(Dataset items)
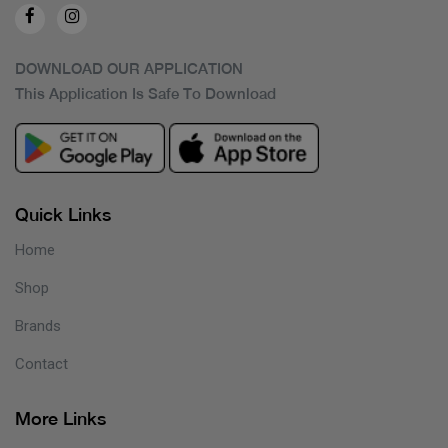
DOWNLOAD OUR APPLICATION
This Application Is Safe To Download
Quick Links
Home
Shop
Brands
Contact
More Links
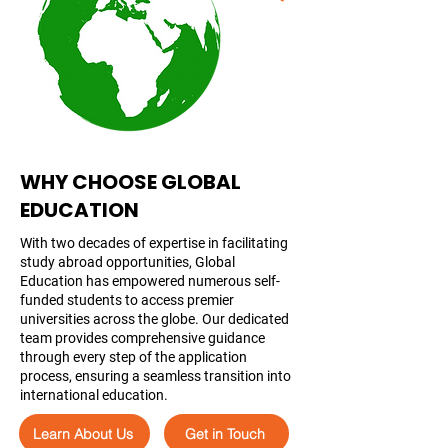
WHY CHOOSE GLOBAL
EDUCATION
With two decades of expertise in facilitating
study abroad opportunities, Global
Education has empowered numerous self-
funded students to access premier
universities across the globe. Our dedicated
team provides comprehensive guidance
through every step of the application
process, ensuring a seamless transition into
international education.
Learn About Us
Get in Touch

...

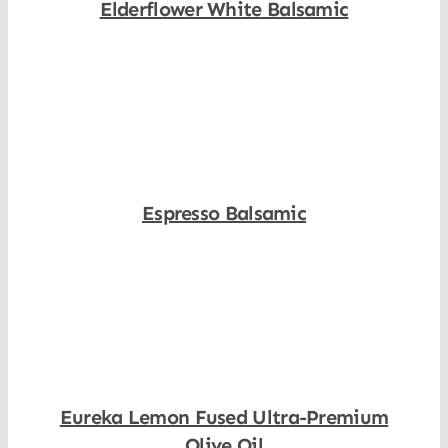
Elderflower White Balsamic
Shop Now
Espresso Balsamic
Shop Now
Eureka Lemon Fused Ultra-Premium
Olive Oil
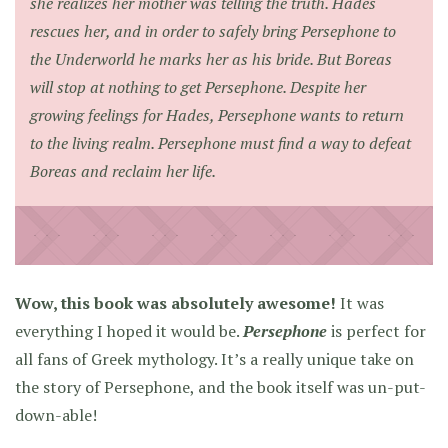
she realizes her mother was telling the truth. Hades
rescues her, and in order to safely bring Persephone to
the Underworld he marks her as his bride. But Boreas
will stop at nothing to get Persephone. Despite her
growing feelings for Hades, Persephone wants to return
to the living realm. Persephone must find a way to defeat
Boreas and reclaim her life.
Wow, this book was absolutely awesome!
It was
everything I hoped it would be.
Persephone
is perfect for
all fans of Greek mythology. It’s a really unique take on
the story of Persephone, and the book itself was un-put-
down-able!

--

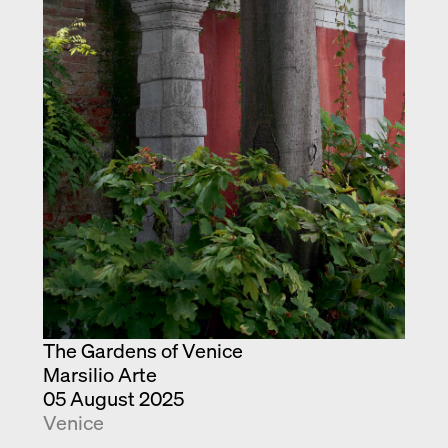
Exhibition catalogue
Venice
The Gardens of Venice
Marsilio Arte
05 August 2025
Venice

__DESCRIPTION OF THE TASK__. The answer must consist of every line above that holds the string "book", copied exactly.

__SOLUTION TO THIS PROBLEM__.
Wow, this book was absolutely awesome!
the story of Persephone, and the book itself was un-put-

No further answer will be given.